Work request:
Show the lines below that contain the string "have".
── Source material
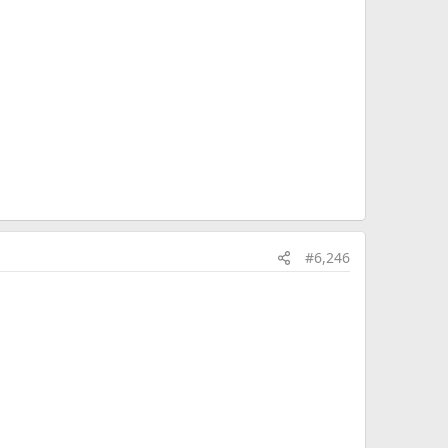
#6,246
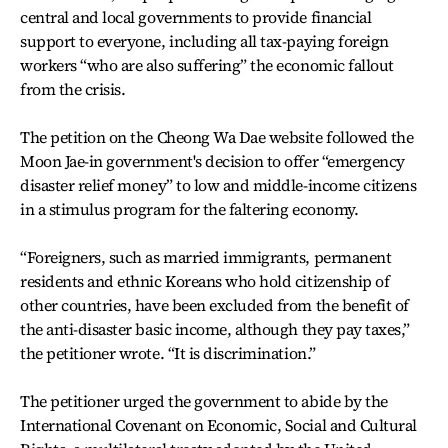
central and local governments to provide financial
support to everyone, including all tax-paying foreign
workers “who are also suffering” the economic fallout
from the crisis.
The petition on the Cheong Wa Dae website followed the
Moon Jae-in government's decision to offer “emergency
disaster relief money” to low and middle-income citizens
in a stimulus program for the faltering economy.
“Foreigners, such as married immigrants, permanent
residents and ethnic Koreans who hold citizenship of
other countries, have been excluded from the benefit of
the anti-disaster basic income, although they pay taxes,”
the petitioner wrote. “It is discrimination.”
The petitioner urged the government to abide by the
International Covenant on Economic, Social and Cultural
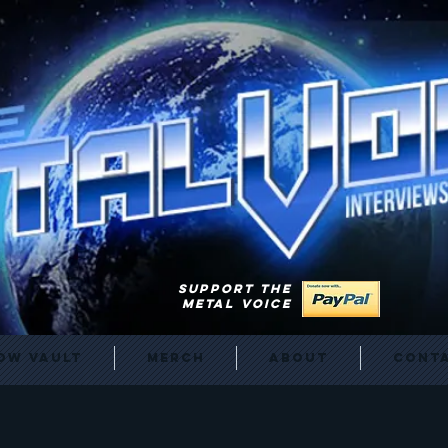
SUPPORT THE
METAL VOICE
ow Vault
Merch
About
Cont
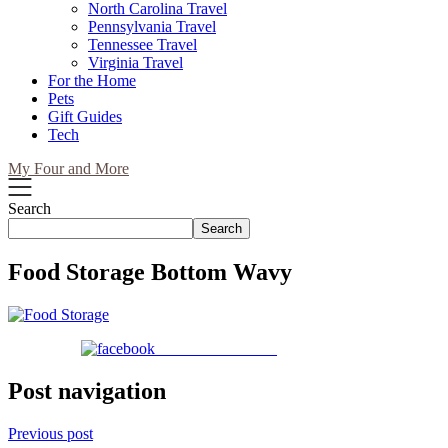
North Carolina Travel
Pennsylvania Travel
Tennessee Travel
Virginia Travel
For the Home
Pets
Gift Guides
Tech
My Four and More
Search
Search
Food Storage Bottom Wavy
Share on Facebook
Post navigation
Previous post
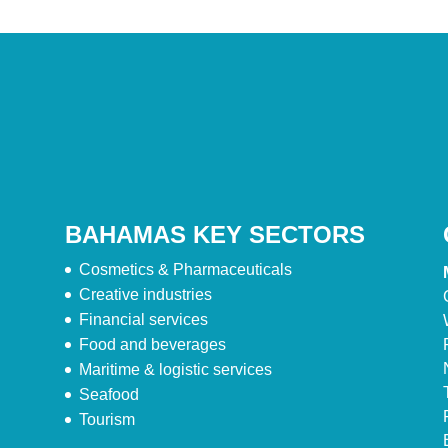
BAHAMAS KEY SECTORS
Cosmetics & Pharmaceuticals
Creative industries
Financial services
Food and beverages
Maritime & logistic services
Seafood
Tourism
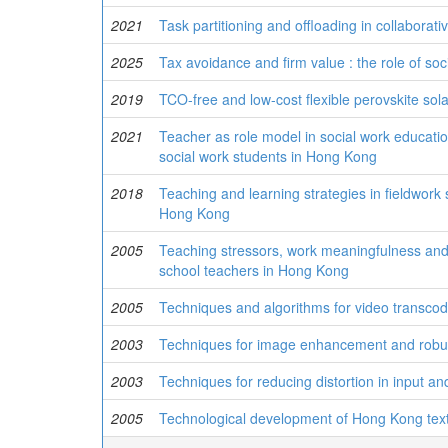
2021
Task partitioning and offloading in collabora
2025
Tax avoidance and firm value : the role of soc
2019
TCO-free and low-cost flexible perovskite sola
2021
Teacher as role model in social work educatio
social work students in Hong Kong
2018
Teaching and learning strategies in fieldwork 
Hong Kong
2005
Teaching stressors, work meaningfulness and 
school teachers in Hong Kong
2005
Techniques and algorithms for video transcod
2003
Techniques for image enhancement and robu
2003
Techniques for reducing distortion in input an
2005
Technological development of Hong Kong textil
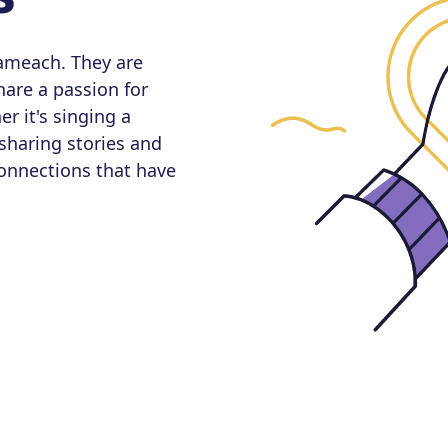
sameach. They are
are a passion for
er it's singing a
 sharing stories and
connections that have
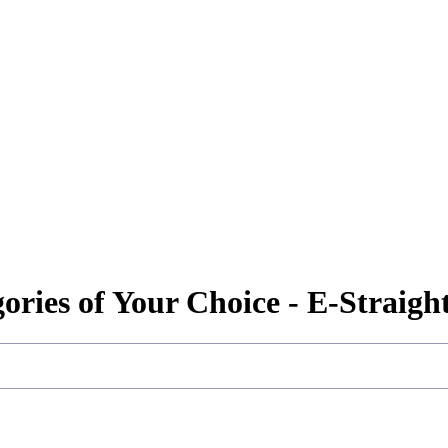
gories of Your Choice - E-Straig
────
Solution to the exercise:
other countries, have been excluded from the benefit of
connections that have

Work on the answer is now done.